ACTIVITY =>
Images are not wanted; transcribe the rest of the listing exactly.

------------------------------------

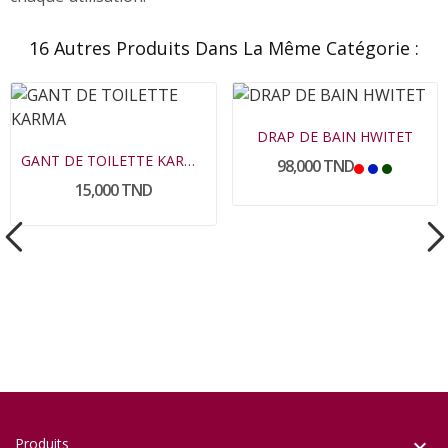
16 Autres Produits Dans La Même Catégorie :
DRAP DE BAIN HWITET
GANT DE TOILETTE KARMA
98,000 TND
15,000 TND
Produits

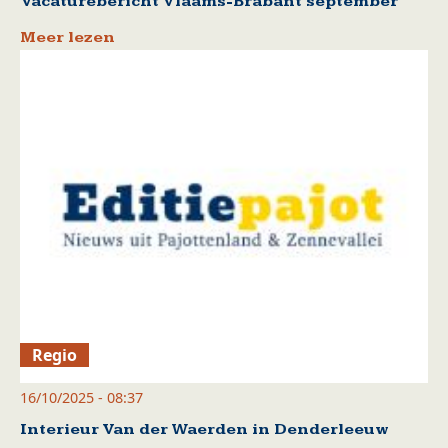
Vacaturebericht Vlaams-Brabant september
Meer lezen
Regio
16/10/2025 - 08:37
Interieur Van der Waerden in Denderleeuw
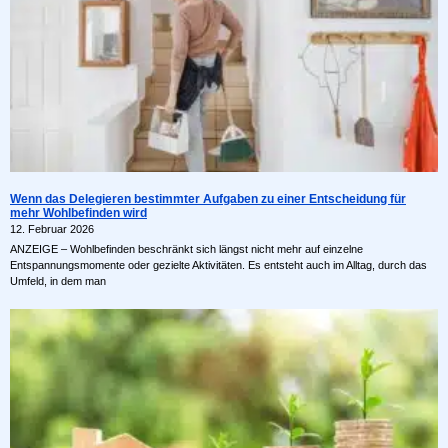
Wenn das Delegieren bestimmter Aufgaben zu einer Entscheidung für
mehr Wohlbefinden wird
12. Februar 2026
ANZEIGE – Wohlbefinden beschränkt sich längst nicht mehr auf einzelne
Entspannungsmomente oder gezielte Aktivitäten. Es entsteht auch im Alltag, durch das
Umfeld, in dem man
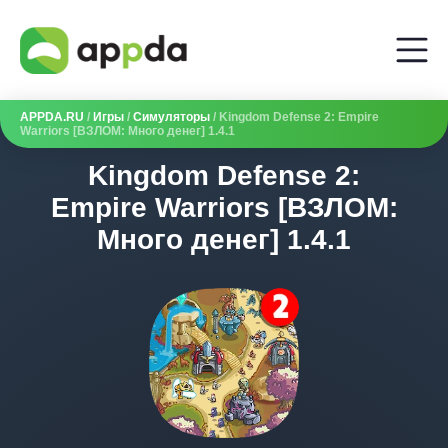
APPDA.RU
/
Игры
/
Симуляторы
/ Kingdom Defense 2: Empire
Warriors [ВЗЛОМ: Много денег] 1.4.1
Kingdom Defense 2:
Empire Warriors [ВЗЛОМ:
Много денег] 1.4.1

------------------------------------

ANSWER FOR THE TASK =>
16 Autres Produits Dans La Même Catégorie :
DRAP DE BAIN HWITET
GANT DE TOILETTE KARMA
98,000 TND
15,000 TND
Produits

Vacaturebericht Vlaams-Brabant september
Meer lezen
Regio
16/10/2025 - 08:37
Interieur Van der Waerden in Denderleeuw
Wenn das Delegieren bestimmter Aufgaben zu einer Entscheidung für
mehr Wohlbefinden wird
12. Februar 2026
ANZEIGE – Wohlbefinden beschränkt sich längst nicht mehr auf einzelne
Entspannungsmomente oder gezielte Aktivitäten. Es entsteht auch im Alltag, durch das
Umfeld, in dem man
APPDA.RU
/
Игры
/
Симуляторы
/ Kingdom Defense 2: Empire
Warriors [ВЗЛОМ: Много денег] 1.4.1
Kingdom Defense 2:
Empire Warriors [ВЗЛОМ:
Много денег] 1.4.1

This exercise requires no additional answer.